Have you considered the specific provisions of the Interpretation Act 1999?

Legislation should be consistent with the Interpretation Act 1999. Matters that are already provided for in the Interpretation Act should not be re-stated in new legislation.


The following paragraphs are intended to raise awareness of the kinds of issues that the Interpretation Act provides for and that therefore do not need to be re-stated in the new legislation. The paragraphs do not analyse the provisions of the Interpretation Act in depth. Nor do they explain how the common law supplements those provisions.

The Interpretation Act contains provisions relating to the aspects noted below.


  • The date and time of day when Acts and regulations come into force (ss 8–10).
  • In what circumstances a power granted by an Act may be exercised before that Act comes into force (s 11).
  • General rules that concern when a power may be exercised by a delegate. Examples include what powers are deemed to be held by someone granted the power to appoint a person to an office and the power to make or issue delegated legislation; and when a person may exercise a power to correct minor errors in the prior exercise of that power (ss 12–16).
  • The effect that repealing legislation will have on existing rights, powers and situations, things that may have been done under the repealed legislation, and on legislation that the repealed legislation amended or repealed. This includes rules concerning the fate of enactments made under the repealed legislation, powers previously exercised under the repealed enactment, and how to treat references to the repealed enactment in other legislation (ss 17–22).
  • Legislation will not bind the Crown unless the enactment expressly says so. The practice in New Zealand is for all legislation to apply to the Crown (s 27) (see Chapter 10).

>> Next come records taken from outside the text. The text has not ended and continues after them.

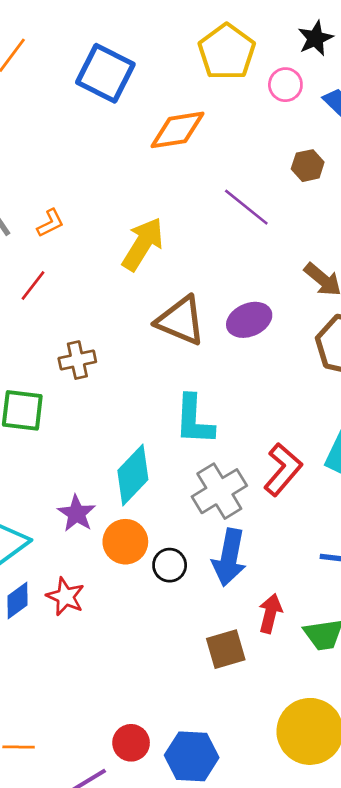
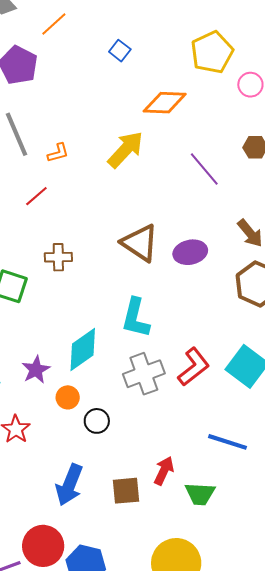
blue square: (105, 73) -> (120, 51), size x0.5
yellow arrow: (143, 244) -> (126, 149), moved
orange circle: (125, 542) -> (68, 397), size x0.7
blue arrow: (229, 557) -> (69, 485), moved
red circle: (131, 743) -> (43, 546), size x1.5

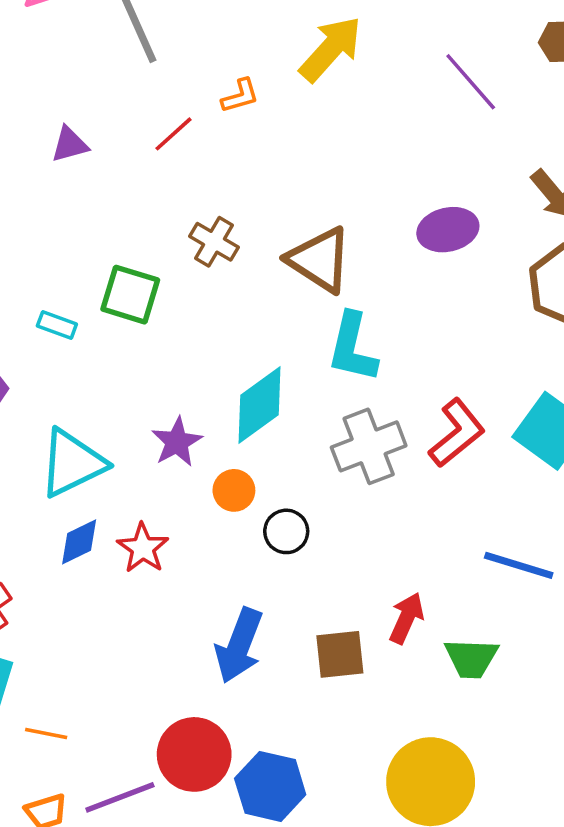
orange L-shape: (58, 153) -> (240, 96), moved
brown triangle: (140, 243) -> (319, 260), moved
brown cross: (58, 257) -> (214, 242), turned 32

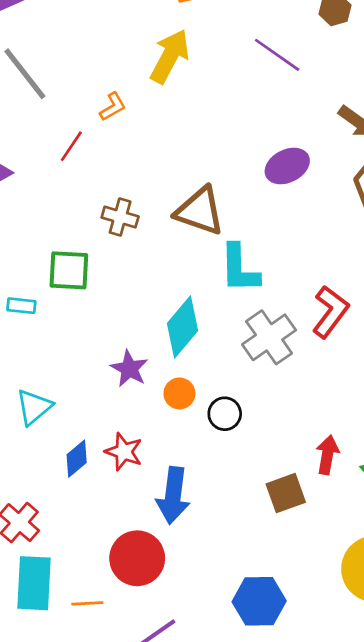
cyan triangle: (72, 463) -> (34, 407), moved, size x0.7
blue arrow: (239, 646) -> (173, 495), moved
red circle: (194, 754) -> (137, 558), moved

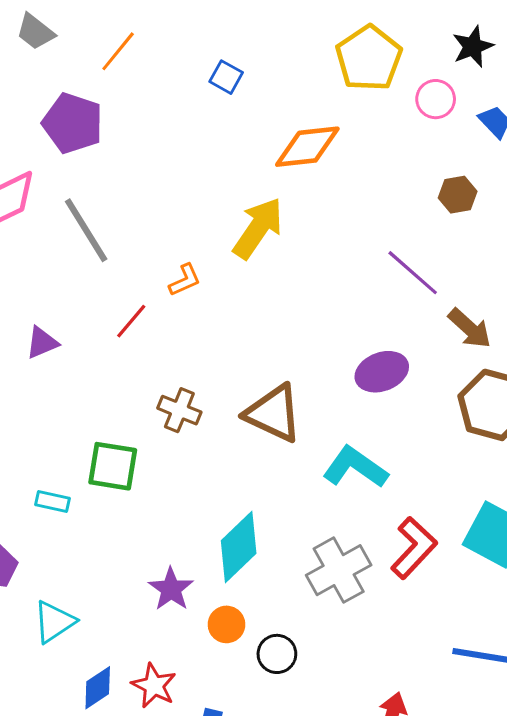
purple line: (277, 55) -> (413, 273), moved
cyan L-shape: (239, 269) -> (355, 467), moved, turned 120

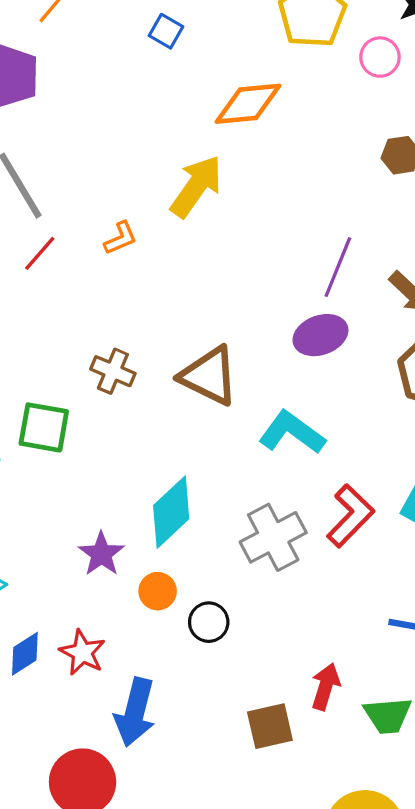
purple line: (413, 273) -> (338, 267), moved, turned 70
red line: (131, 321) -> (40, 253), moved

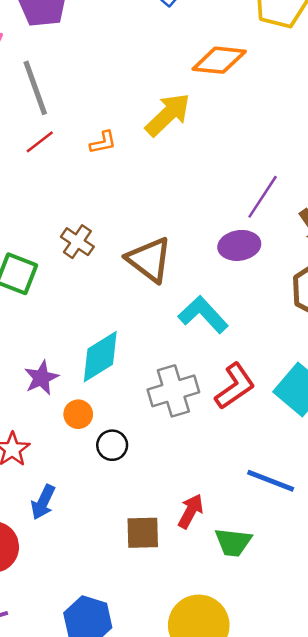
blue arrow: (135, 712) -> (43, 502), size x0.7

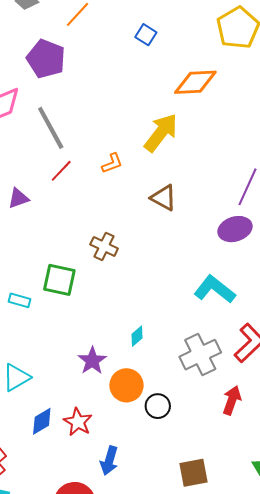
brown triangle: (149, 260) -> (164, 198), moved, size x0.7
cyan diamond: (100, 357) -> (137, 336), size x0.5
orange circle: (78, 414) -> (127, 385), size x1.4
red arrow: (191, 511) -> (232, 400), moved

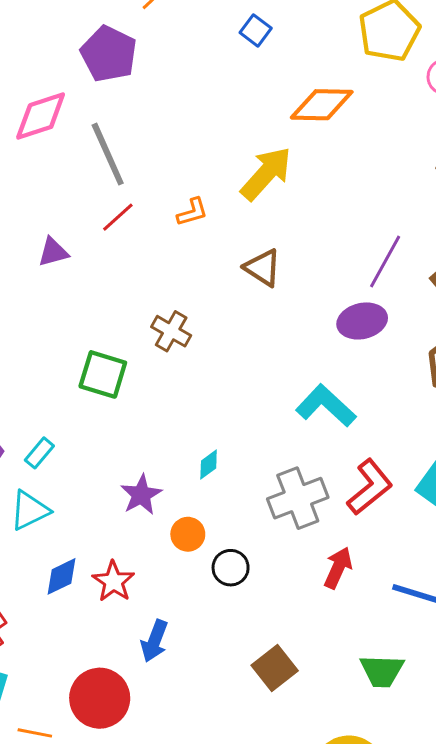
cyan rectangle: (19, 300) -> (39, 453), moved, turned -70
orange circle: (127, 385) -> (188, 534), size x0.7
brown square: (193, 473) -> (275, 668), turned -32

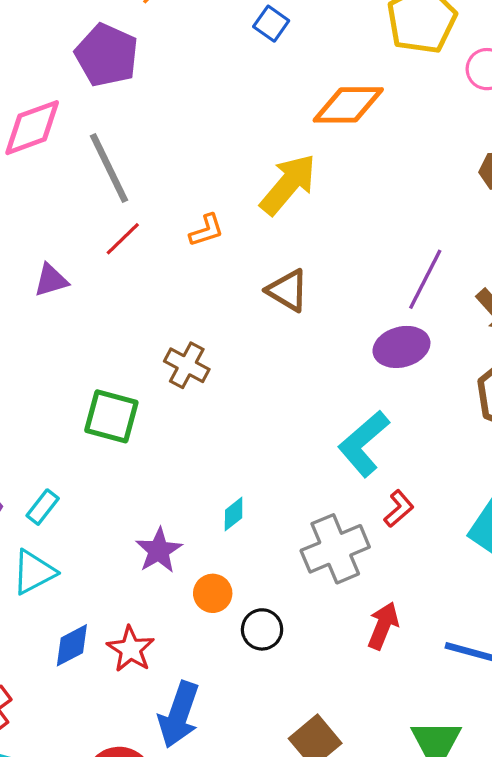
cyan L-shape: (326, 406) -> (364, 444), turned -82
red L-shape: (370, 487) -> (399, 509), moved, size x0.6
blue arrow: (154, 641) -> (179, 715), size x1.4

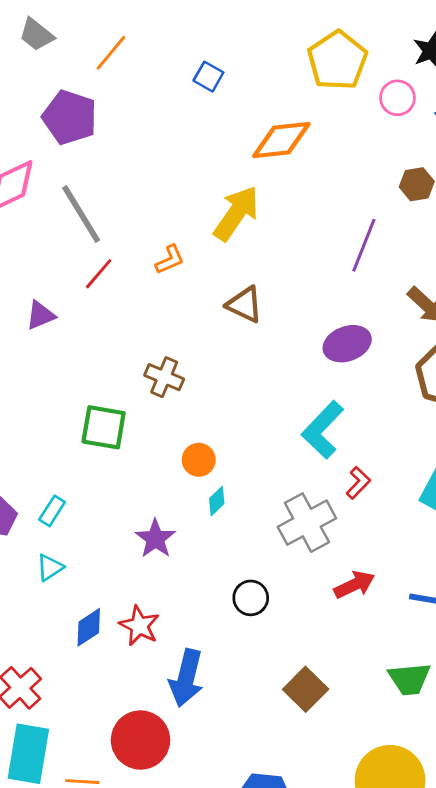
purple line: (425, 279) -> (364, 245), moved
cyan triangle: (34, 572) -> (50, 567), size x0.7
orange circle: (213, 593) -> (199, 460), moved
red arrow: (383, 626) -> (354, 585), turned 48

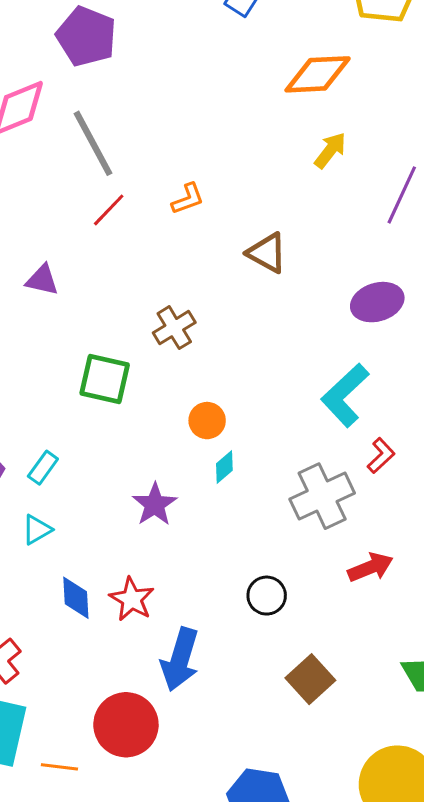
yellow arrow: (236, 213) -> (330, 150), moved, size x0.6
purple triangle: (40, 315) -> (42, 280), moved, turned 32
brown cross: (164, 377) -> (174, 328), turned 33
black circle: (251, 598) -> (267, 596), moved
blue diamond: (89, 627) -> (76, 598), turned -63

Any of these provisions can be overridden, extended or restricted by clear language in a particular case; but that should be done deliberately and only if necessary.

Part 3

Have you considered the specific definitions and meanings of expressions in Part 5 of the Interpretation Act 1999?

Legislation should apply the definitions in Part 5 of the Interpretation Act. New legislation should not re-state those definitions.

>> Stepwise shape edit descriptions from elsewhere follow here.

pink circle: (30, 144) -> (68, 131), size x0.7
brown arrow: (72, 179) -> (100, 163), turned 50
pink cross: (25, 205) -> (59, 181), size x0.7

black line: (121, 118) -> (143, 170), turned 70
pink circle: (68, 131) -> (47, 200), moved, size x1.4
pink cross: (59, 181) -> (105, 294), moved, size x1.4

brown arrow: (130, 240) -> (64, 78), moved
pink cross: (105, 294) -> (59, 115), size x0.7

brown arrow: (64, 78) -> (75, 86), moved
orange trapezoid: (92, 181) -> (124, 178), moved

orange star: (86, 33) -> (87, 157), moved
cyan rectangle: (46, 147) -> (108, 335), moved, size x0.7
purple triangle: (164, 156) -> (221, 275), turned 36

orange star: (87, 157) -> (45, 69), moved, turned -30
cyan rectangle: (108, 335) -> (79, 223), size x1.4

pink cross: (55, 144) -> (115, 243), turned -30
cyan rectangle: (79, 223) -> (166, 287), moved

Part 5 of the Interpretation Act defines what certain words and phrases mean. It is not necessary to re-state these rules in new legislation, although it may be helpful to readers to include a flagging provision identifying that the following words and phrases will have the meaning given to them by the Interpretation Act:


  • Act, enactment, Order in Council, Proclamation, regulations
  • commencement
  • Commonwealth country; part of the Commonwealth
  • de facto partner; de facto relationship
  • enactment
  • Gazette
  • Governor-General in Council
  • Minister & consular officer
  • Month and working day (but not “week”)
  • New Zealand, North Island, South Island


  • territorial limits of New Zealand; limits of New Zealand
  • person
  • prescribed
  • public notice; public notification
  • repeal
  • regulations
  • rules of court
  • writing
  • words that use the prefix “step-“ (such as step-parent)
  • Definitions of “Act”, “Governor”, “land”, and “Person” in enactments passed before the Interpretation Act


Again, particular statutes can define these words and phrases differently; but only if necessary. See, for example, the definition of “public notice” in s 5 of the Local Government Act 2002; and the many different statutory definitions of “working day”, including several that exclude the period from Christmas to mid-January.

Part 5 also includes rules for the interpretation of:


  • words that denote the masculine gender used in enactments before and after enactment of the Interpretation Act;
  • the use of parts of speech and grammatical forms of words;
  • the use of plural and singular words;
  • the calculation of time and distance.